QED

Your ABC has done it again.

The Cummins Inquiry has just released its Report, following a year-long investigation into the protection of vulnerable children in Victoria. You can visit the website here…

Before we cross to the ABC, let’s have a look at the other news headlines around this Report and its recommendations: 

  • ‘Government defends rights of sex offenders’ – Herald Sun, 29 Feb

  • ‘Overhaul child protection in Vic: inquiry’ – Sydney Morning Herald, 28 Feb‎
     
  • ‘Overhaul to protect Victorian children at risk’ – The Australian, ‎28 Feb‎
     
  • ‘Victorian report recommends stronger child protection laws’ – The Australian, 27 ‎Feb
     
  • ‘Overhaul Vic child protection: report’ – Sydney Morning Herald, 28 Feb
     
  • ‘Our most vulnerable kids need help’ – Herald Sun, 29 Feb

But guess what very small subsection of the Report your ABC latched on to? 

Last night on PM, the ABC ran its version of events in a piece entitled ‘Report into vulnerable children in Victoria’. As well as speaking to Ted Ballieau, Lynette Buoy (Centre for Excellence in Child and Family Welfare) and Julian Pocock (Berry Street) – all of whom have reason to be talking about this issue in a serious way – journalist Anna Macdonald interviewed Professor Patrick Parkinson from the University of Sydney, a family law expert who has worked with churches on the abuse issue. Here’s what he had to say: 

I think the state’s inquiry already had a great deal on its plate and the terms of reference for that inquiry were focusing on other issues. So the particular problem of historic abuse by clergy, which raises unique issues; unique legal issues, unique pastoral issues, was one which I always felt would be better dealt with by a separate inquiry … The reason why I think Victoria needs to do it and why Victoria should go first is that there are particular issues in Victoria. Now I raised concern about the Salesian Order, which is based in Victoria. The Salesians are one of the largest male orders and they have these significant concerns about the way in which the Salesians have handled child sexual abuse.

In case any of us missed the real issue at stake here, today the ABC ran the following story on its website The World Today about the release of the Cummins Report, entitled – bizarrely – ‘Child welfare report calls for church abuse inquiry’. 

Journalists Eleanor Hall and Liz Hobday both admit that the Cummins Report is a hefty piece of work. Eleanor notes that ‘Cummins Inquiry into vulnerable children in Victoria has made wide-ranging recommendations to improve the State Government’s child protection systems’, while Liz comments that ‘After a year looking into child welfare in Victoria it’s made more than 90 recommendations’. 

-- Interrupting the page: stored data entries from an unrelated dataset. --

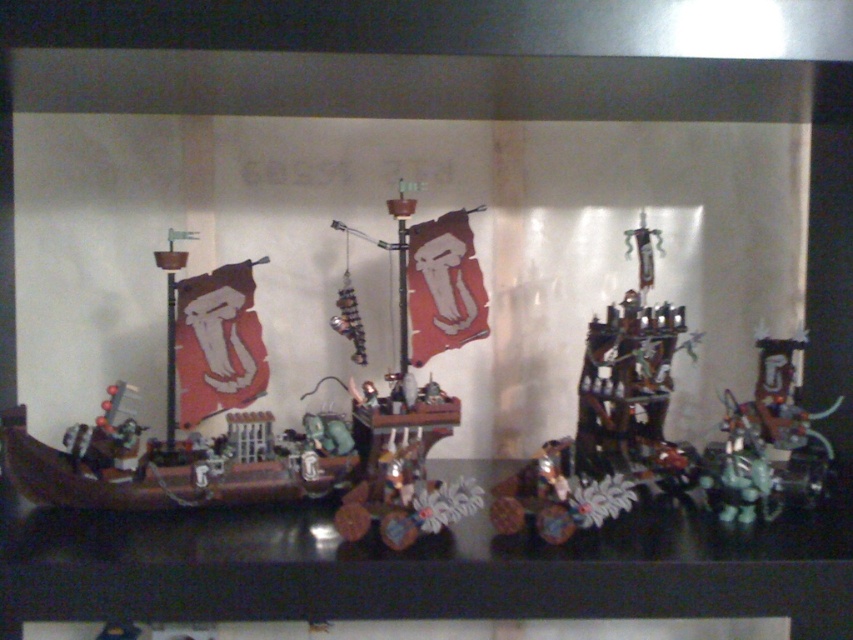 Question: Which of the following is the farthest from the observer?

Choices:
 (A) shiny dark brown ship at center-right
 (B) metallic silver ship at center

Answer: (A)

Question: From the image, what is the correct spatial relationship of metallic silver ship at center in relation to shiny dark brown ship at center-right?

Choices:
 (A) above
 (B) below

Answer: (B)

Question: Which point appears closest to the camera in this image?

Choices:
 (A) (393, 531)
 (B) (683, 316)

Answer: (A)

Question: Is metallic silver ship at center smaller than shiny dark brown ship at center-right?

Choices:
 (A) no
 (B) yes

Answer: (A)

Question: Which point is farther from the camera taking this photo?

Choices:
 (A) (648, 419)
 (B) (444, 432)

Answer: (A)

Question: Does metallic silver ship at center appear under shiny dark brown ship at center-right?

Choices:
 (A) yes
 (B) no

Answer: (A) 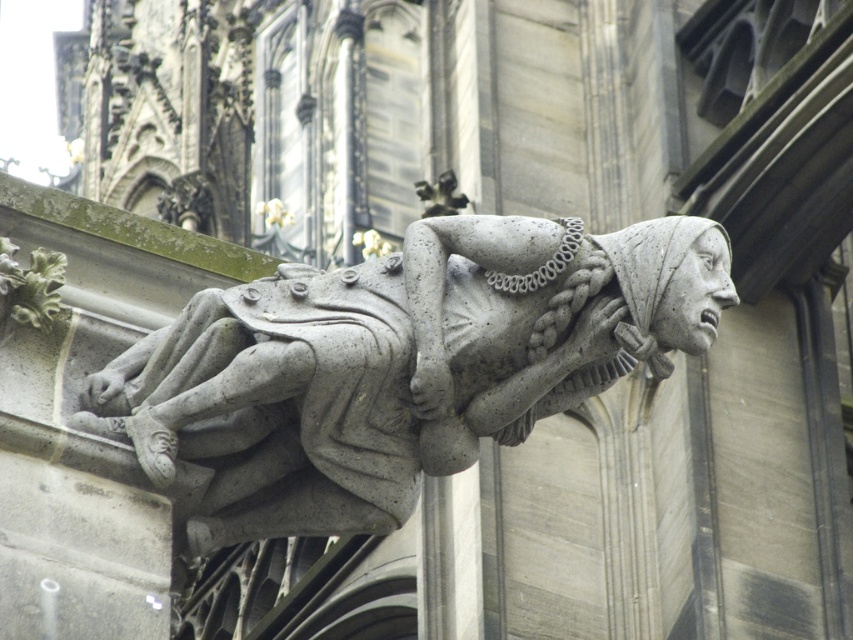 Does gray stone gargoyle at center have a lesser width compared to gray stone gargoyle at upper center?

Indeed, gray stone gargoyle at center has a lesser width compared to gray stone gargoyle at upper center.

Between gray stone gargoyle at center and gray stone gargoyle at upper center, which one appears on the left side from the viewer's perspective?

Positioned to the left is gray stone gargoyle at center.

Between point (256, 392) and point (440, 196), which one is positioned behind?

Point (440, 196)

Locate an element on the screen. gray stone gargoyle at center is located at coordinates (395, 371).

Does gray stone head at center have a larger size compared to gray stone gargoyle at upper center?

Actually, gray stone head at center might be smaller than gray stone gargoyle at upper center.

I want to click on gray stone head at center, so pyautogui.click(x=672, y=278).

Between point (656, 348) and point (688, 298), which one is positioned behind?

Positioned behind is point (656, 348).

Can you confirm if gray stone gargoyle at center is positioned to the left of gray stone head at center?

Correct, you'll find gray stone gargoyle at center to the left of gray stone head at center.

The width and height of the screenshot is (853, 640). What do you see at coordinates (395, 371) in the screenshot? I see `gray stone gargoyle at center` at bounding box center [395, 371].

Find the location of a particular element. This screenshot has width=853, height=640. gray stone gargoyle at center is located at coordinates (395, 371). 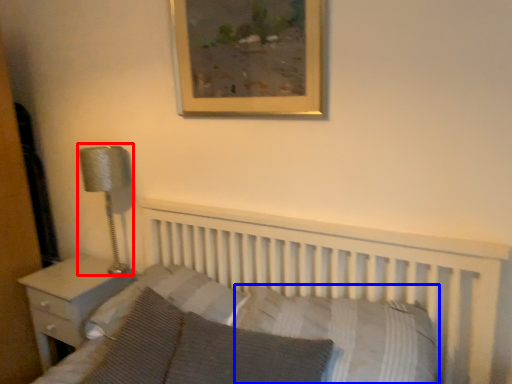 Question: Which point is further to the camera, lamp (highlighted by a red box) or pillow (highlighted by a blue box)?

Choices:
 (A) lamp
 (B) pillow

Answer: (A) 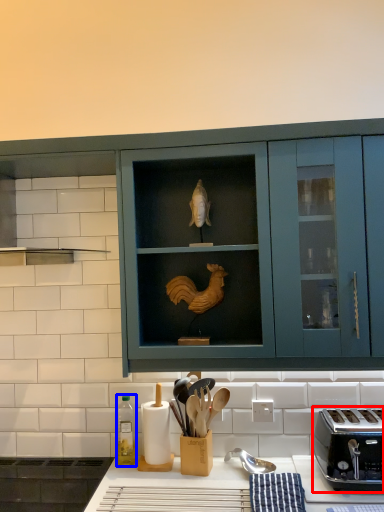 Question: Among these objects, which one is nearest to the camera, toaster (highlighted by a red box) or bottle (highlighted by a blue box)?

Choices:
 (A) toaster
 (B) bottle

Answer: (A) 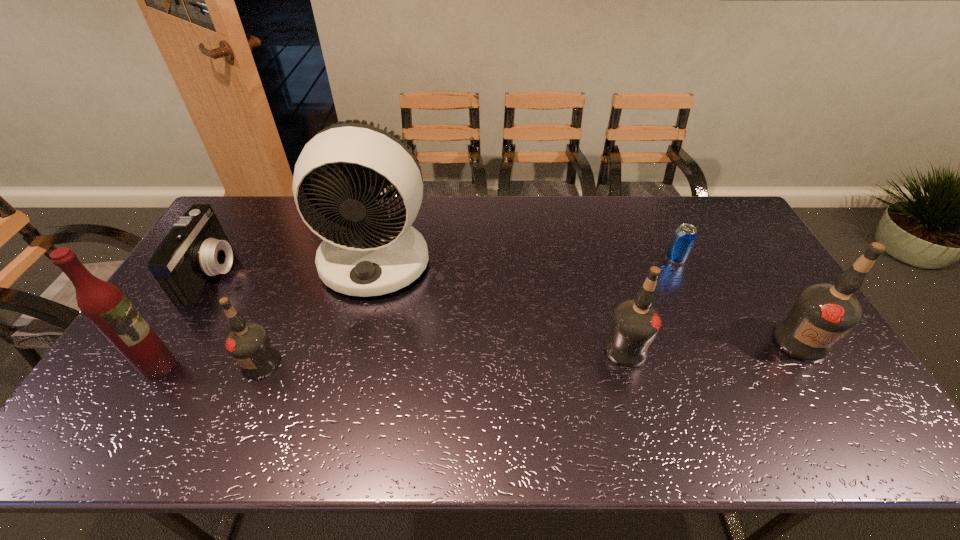 Please mark a free spot for a new vodka to balance the arrangement. Please provide its 2D coordinates. Your answer should be formatted as a tuple, i.e. [(x, y)], where the tuple contains the x and y coordinates of a point satisfying the conditions above.

[(445, 356)] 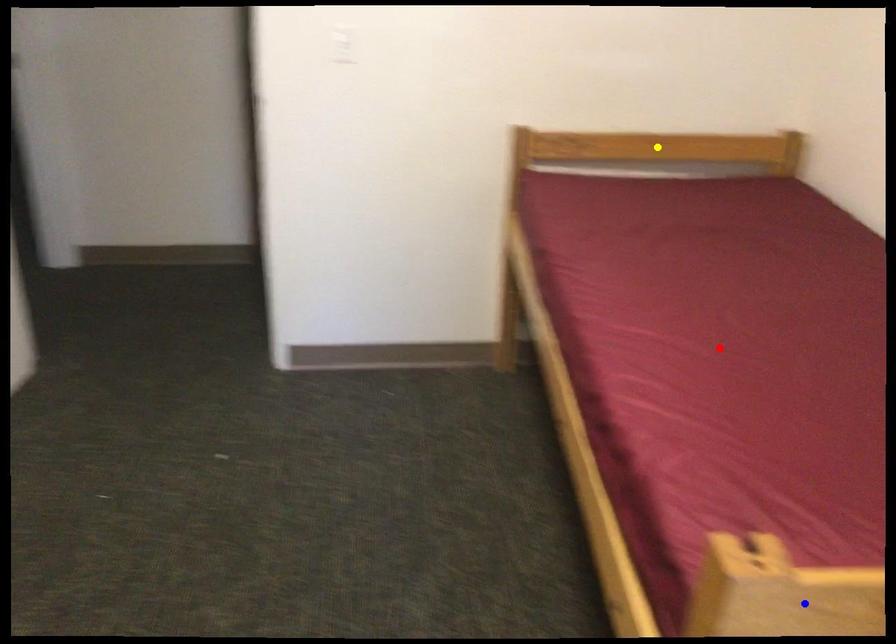 Order these from nearest to farthest:
yellow point
blue point
red point

1. blue point
2. red point
3. yellow point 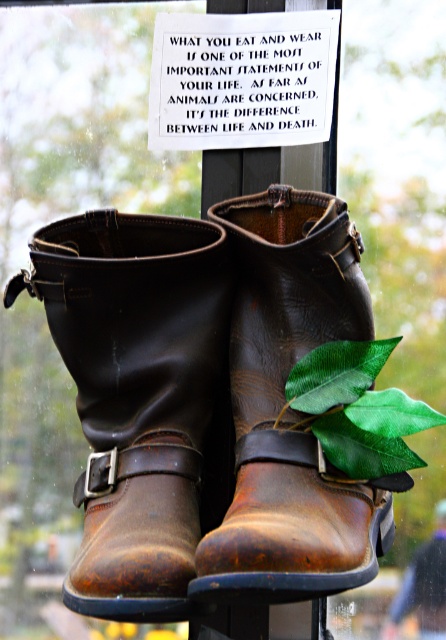 You are a photographer trying to capture the brown leather cowboy boot at center. The camera is set to focus at point 0.616, 0.305. Will the boot be in focus?

Yes, the brown leather cowboy boot at center is exactly at point (136, 394), so it will be in focus. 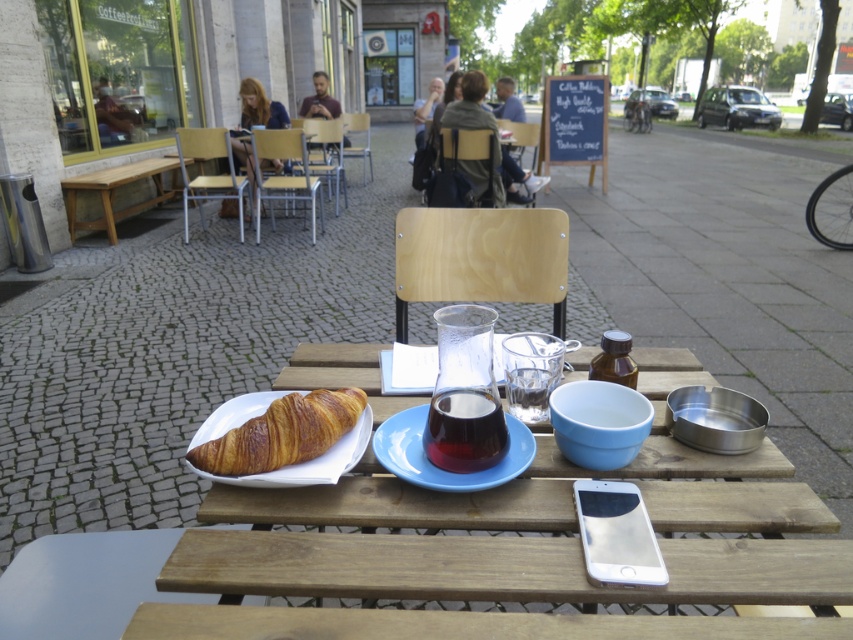 Question: Does wooden picnic table at center have a larger size compared to translucent glass beverage at center?

Choices:
 (A) yes
 (B) no

Answer: (A)

Question: Which object is closer to the camera taking this photo?

Choices:
 (A) light brown wooden bench at left
 (B) golden brown flaky croissant at lower left

Answer: (B)

Question: Can you confirm if blue matte plate at center is smaller than translucent glass beverage at center?

Choices:
 (A) no
 (B) yes

Answer: (A)

Question: Which object is farther from the camera taking this photo?

Choices:
 (A) wooden picnic table at center
 (B) golden brown flaky croissant at lower left
 (C) translucent glass beverage at center
 (D) light brown wooden bench at left

Answer: (D)

Question: Can you confirm if wooden picnic table at center is positioned to the right of blue matte plate at center?

Choices:
 (A) no
 (B) yes

Answer: (B)

Question: Which of these objects is positioned closest to the wooden picnic table at center?

Choices:
 (A) blue matte plate at center
 (B) translucent glass beverage at center

Answer: (A) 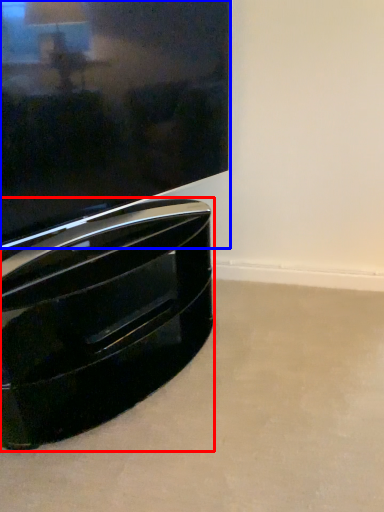 Question: Which object appears farthest to the camera in this image, furniture (highlighted by a red box) or television (highlighted by a blue box)?

Choices:
 (A) furniture
 (B) television

Answer: (A) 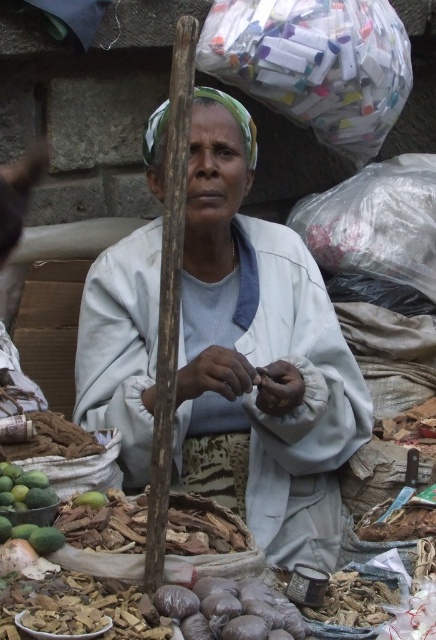 You are a customer at the market and want to pick up the white cloth at center and the green matte mangoes at lower left. Which item is closer to you?

The white cloth at center is closer to you because it is further to the viewer than the green matte mangoes at lower left.

You are standing in front of the woman at the market. You want to pick up an item from the ground. The first item is at point (313, 552) and the second item is at point (14, 486). Which item is closer to you?

Point (14, 486) is closer to you because it is less further to the camera than point (313, 552). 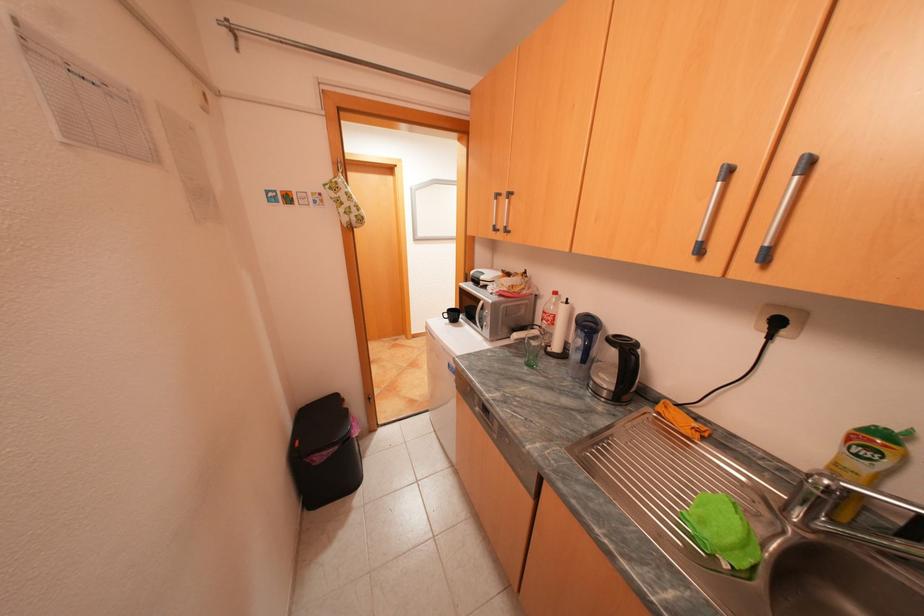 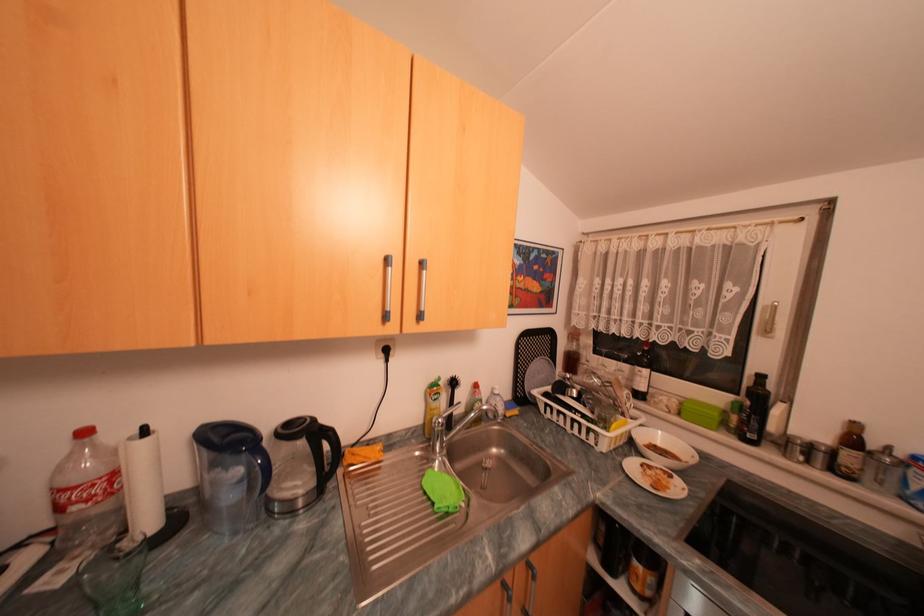 In the second image, find the point that corresponds to [565,293] in the first image.

(94, 432) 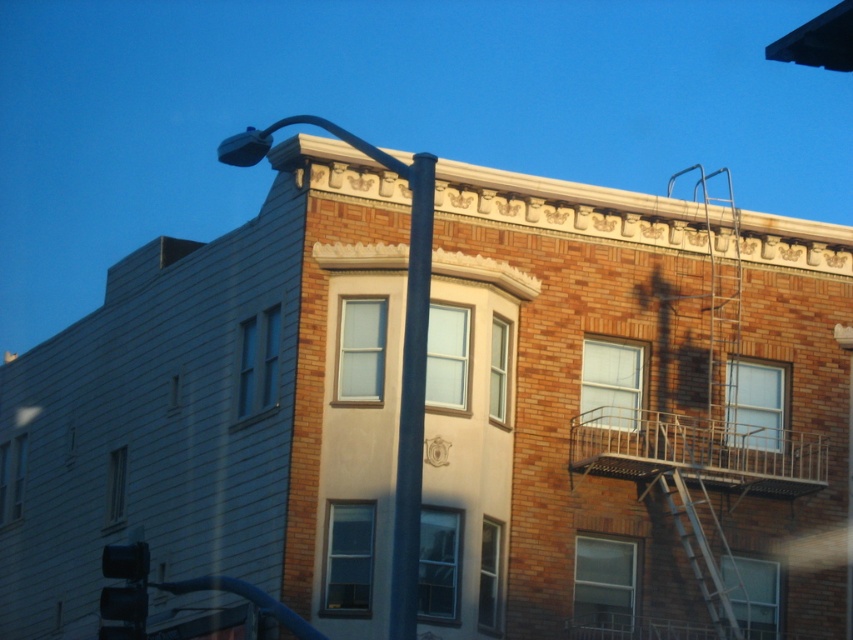 You are a delivery person trying to secure a package on the back of your bike. You need to know which object is taller between the smooth black pole at center and the black glass traffic light at lower left to determine if the package will clear it. Can you tell me which one is taller?

The smooth black pole at center is taller than the black glass traffic light at lower left, so the package must be secured below the height of the smooth black pole at center to avoid hitting it.

You are a pedestrian standing at the corner of the street looking at the building. You see the smooth black pole at center and the black glass traffic light at lower left. Which object is positioned more to the east side of the scene?

The smooth black pole at center is to the right of the black glass traffic light at lower left. Since you are facing the building from the corner, the right side would correspond to the east direction. Therefore, the smooth black pole at center is positioned more to the east side of the scene. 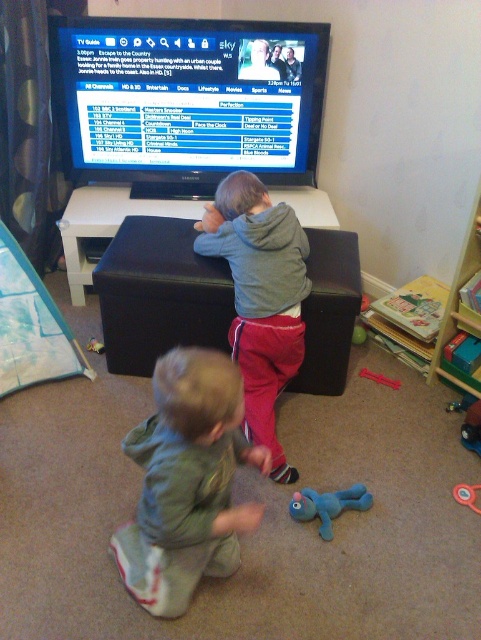 Question: Estimate the real-world distances between objects in this image. Which object is closer to the green soft hoodie at lower center?

Choices:
 (A) rubberized plastic toy at lower center
 (B) rubber duck at lower center
 (C) matte black tv guide at upper center

Answer: (B)

Question: Does gray fleece hoodie at center lie in front of rubberized plastic toy at lower center?

Choices:
 (A) no
 (B) yes

Answer: (B)

Question: Which is farther from the rubber ring at lower right?

Choices:
 (A) rubber green ball at center
 (B) rubberized plastic toy at lower center

Answer: (A)

Question: Is rubberized plastic toy at lower center smaller than rubber duck at lower center?

Choices:
 (A) no
 (B) yes

Answer: (A)

Question: Which of the following is the farthest from the observer?

Choices:
 (A) (296, 496)
 (B) (476, 486)

Answer: (B)

Question: Does rubber ring at lower right appear on the right side of rubber green ball at center?

Choices:
 (A) no
 (B) yes

Answer: (B) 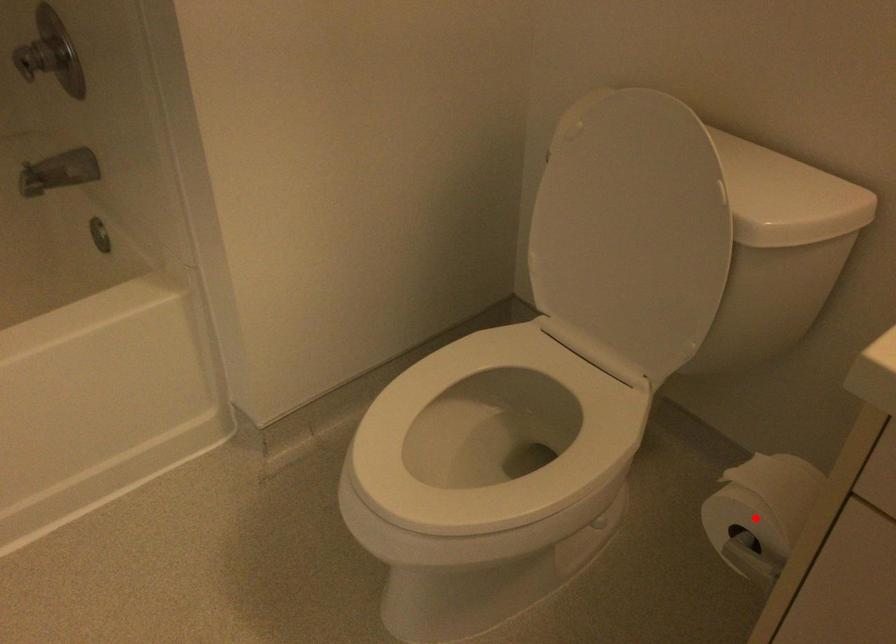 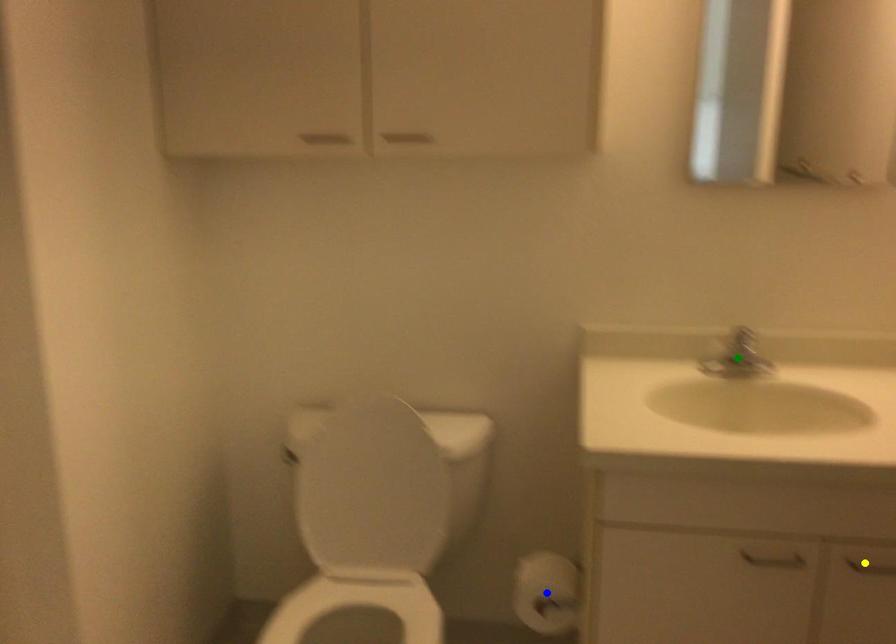 Question: I am providing you with two images of the same scene from different viewpoints. A red point is marked on the first image. You are given multiple points on the second image. Which mark in image 2 goes with the point in image 1?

Now, to be fair to the ABC, the Cummins Report is around 2500 pages long, and it’s grown-up reading. It has made some very pointed findings about the failure of Victoria’s various child protection agencies to do their job, and has also publicised some controversial predictors for child abuse, including parental alcohol abuse. 

But it’s not too hard to perform a simple exercise. I opened each section of the Report in PDF on its website, and did a search on the word ‘religion’. 

And guess what? The recommendations dealing with mandatory reporting form one small sub-section of Chapter 14. 

Most of the references to ‘religion’ in the enormous Report are positive: they describe the child’s right to their own cultural and religious framework, or note that the Commission took evidence from a wide range of religious groups who freely participated in the process. 

But that’s not very interesting, really, so the ABC dashed out and got hold of Helen Last from an organisation calling itself In Good Faith and Associates, which has been pushing the Catholic Church to introduce mandatory reporting. Helen Last agreed with Patrick Parkinson, and more importantly, with the ABC. 

It’s worth noting that every other headline in Australian newspapers on this troubled issue focused on the need to overhaul Victorian state government services. But your ABC decided that, as usual, the real culprit in all this was organised religion.